While people still question the validity of the events that unfolded on Nov. 22, 1963, Carter said some of the conspiracy theories can be closed.
“I will say briefly that it (the assassination) has damaged the country’s political system and its social and political fabric. I will also say that ... if you look objectively at what happened at the assassination and right after, you realize that some of those things aren’t really conspiracies,” he said. “For example, some conspiracy theorists say, ‘Well, why was the temporary casket –– used to take the body back to Washington –– buried at sea?’ Well, it was buried at sea because Bobby Kennedy ordered it to be buried at sea. He didn’t want it to become a relic in a museum.

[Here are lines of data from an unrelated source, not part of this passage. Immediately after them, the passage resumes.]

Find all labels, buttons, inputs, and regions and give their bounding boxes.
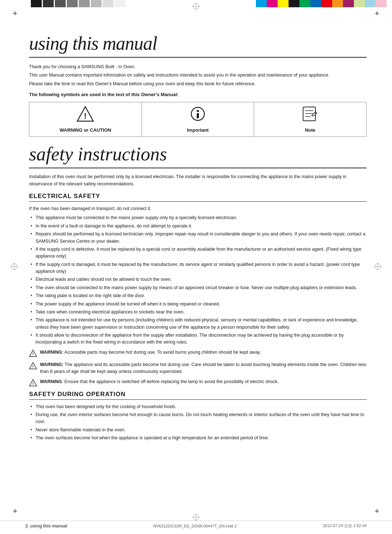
color-blocks-right [256,0,387,7]
electrical-first: If the oven has been damaged in transpor… [29,205,367,212]
crosshair-left [10,263,18,272]
note-icon [261,106,359,125]
color-block-orange [332,0,343,7]
intro-line-1: Thank you for choosing a SAMSUNG Built -… [29,63,367,70]
warning-body-1: Accessible parts may become hot during u… [64,350,261,355]
color-block-magenta [267,0,278,7]
svg-text:!: ! [32,365,33,369]
color-block-gray5 [103,0,114,7]
warning-triangle-icon-1: ! [29,349,37,358]
color-block-gray1 [55,0,66,7]
warning-body-3: : Ensure that the appliance is switched … [62,379,278,384]
corner-mark-bl: + [13,506,17,516]
svg-point-12 [197,110,199,112]
intro-line-3: Please take the time to read this Owner'… [29,81,367,87]
warning-body-2: The appliance and its accessible parts b… [40,362,367,374]
warning-block-1: ! WARNING: Accessible parts may become h… [29,349,367,358]
bullet-item: Take care when connecting electrical app… [29,309,367,316]
color-block-black3 [289,0,299,7]
electrical-heading: ELECTRICAL SAFETY [29,193,367,202]
symbol-note-cell: Note [254,102,367,137]
electrical-bullet-list: This appliance must be connected to the … [29,214,367,346]
warning-bold-1: WARNING: [40,350,64,355]
warning-bold-3: WARNING [40,379,62,384]
color-block-black1 [31,0,42,7]
manual-title: using this manual [29,33,367,58]
color-block-black2 [43,0,54,7]
bullet-item: This appliance must be connected to the … [29,214,367,221]
color-block-blue [310,0,321,7]
bullet-item: If the supply cord is damaged, it must b… [29,261,367,275]
symbol-important-cell: Important [142,102,254,137]
op-bullet-item-3: Never store flammable materials in the o… [29,427,367,434]
color-block-purple [343,0,354,7]
important-label: Important [187,127,209,133]
bullet-item: Electrical leads and cables should not b… [29,276,367,283]
color-block-white [115,0,126,7]
important-icon [149,106,247,125]
page-container: + + using this manual Thank you for choo… [0,0,392,534]
color-block-pink [376,0,387,7]
corner-mark-br: + [375,506,379,516]
intro-line-2: This user Manual contains important info… [29,72,367,79]
safety-operation-list: This oven has been designed only for the… [29,403,367,442]
bullet-item: The oven should be connected to the main… [29,284,367,291]
warning-icon: ! [37,106,134,125]
op-bullet-item-2: During use, the oven interior surfaces b… [29,411,367,426]
symbols-heading: The following symbols are used in the te… [29,91,367,98]
bullet-item: The rating plate is located on the right… [29,292,367,299]
svg-text:!: ! [32,382,33,386]
bullet-item: This appliance is not intended for use b… [29,317,367,331]
warning-bold-2: WARNING: [40,362,64,367]
bullet-item: In the event of a fault or damage to the… [29,223,367,230]
symbol-warning-cell: ! WARNING or CAUTION [29,102,142,137]
color-block-lightgreen [354,0,365,7]
warning-label: WARNING or CAUTION [60,127,111,133]
svg-rect-13 [197,113,199,118]
warning-text-2: WARNING: The appliance and its accessibl… [40,361,367,375]
crosshair-right [374,263,382,272]
symbols-table: ! WARNING or CAUTION Important [29,102,367,137]
warning-block-3: ! WARNING: Ensure that the appliance is … [29,378,367,388]
safety-operation-heading: SAFETY DURING OPERATION [29,391,367,400]
crosshair-top [192,2,200,11]
safety-title: safety instructions [29,143,367,168]
op-bullet-item-1: This oven has been designed only for the… [29,403,367,410]
content-wrapper: using this manual Thank you for choosing… [29,33,367,441]
footer-date: 2012-07-24 오전 1:52:34 [323,523,367,529]
color-block-yellow [278,0,289,7]
bullet-item: It should allow to disconnection of the … [29,332,367,346]
note-label: Note [305,127,315,133]
color-blocks-left [31,0,126,7]
color-block-green [299,0,310,7]
color-block-lightblue [365,0,376,7]
warning-text-1: WARNING: Accessible parts may become hot… [40,349,261,356]
warning-triangle-icon-3: ! [29,379,37,388]
op-bullet-item-4: The oven surfaces become hot when the ap… [29,435,367,441]
warning-block-2: ! WARNING: The appliance and its accessi… [29,361,367,375]
corner-mark-tr: + [375,9,379,18]
safety-intro: Installation of this oven must be perfor… [29,173,367,188]
color-block-gray4 [91,0,102,7]
color-block-gray2 [67,0,78,7]
color-block-cyan [256,0,267,7]
bullet-item: If the supply cord is defective, it must… [29,246,367,260]
bullet-item: Repairs should be performed by a license… [29,231,367,245]
footer-file: NV6312DGSSR_EE_DG68-00447T_EN.indd 2 [153,524,237,528]
svg-text:!: ! [84,111,87,120]
warning-triangle-icon-2: ! [29,362,37,371]
page-footer: 2_using this manual NV6312DGSSR_EE_DG68-… [0,521,392,529]
warning-text-3: WARNING: Ensure that the appliance is sw… [40,378,279,385]
footer-page: 2_using this manual [25,523,67,529]
color-block-gray3 [79,0,90,7]
svg-text:!: ! [32,352,33,356]
bullet-item: The power supply of the appliance should… [29,301,367,308]
corner-mark-tl: + [13,9,17,18]
color-block-red [321,0,332,7]
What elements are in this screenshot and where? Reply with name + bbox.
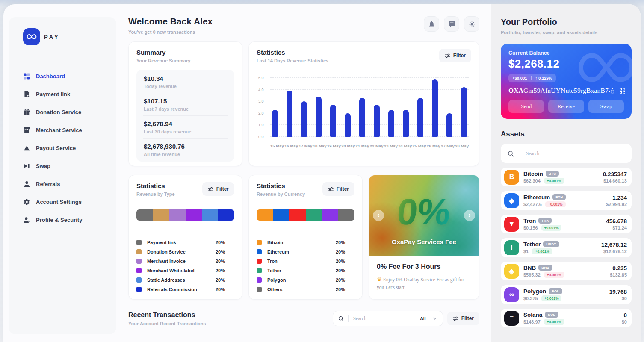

They say, ‘Well, they stole the body from Dallas.’ The truth is they did, but Jacqueline Kennedy refused to leave Dallas without it.
“There are some (questions about Kennedy’s assassination) that really need to be answered. There are others that, if you use a little common sense, they’re not conspiracies at all,” Carter said.
As for a definitive answer as to just what happened in Dallas, he said he doesn’t foresee ever getting closure.
“I think too much evidence is lost,” Carter said. “Too much evidence has been destroyed, purposefully and on accident. I still think there’s a possibility that Lee Harvey Oswald is what everybody says he was.”
Thursday evening, Carter held a public lecture “Jack Kennedy, the Assassination, and America: A Lecture on President Kennedy, His Life, His Career, and the Crime of the Century,” at the Johnson City Public Library from 6-8 p.m., to discuss the president’s personal and political life.
“He continues to resonate with the American public. His presidency, while legislatively was a failure, rhetorically and symbolically is incredibly important for the American people when you talk about the space program, when you talk about civil rights,” he said. “This ‘call to service’ was so important and added a bit of grandeur and ...beauty in politics that really hadn’t been there before.”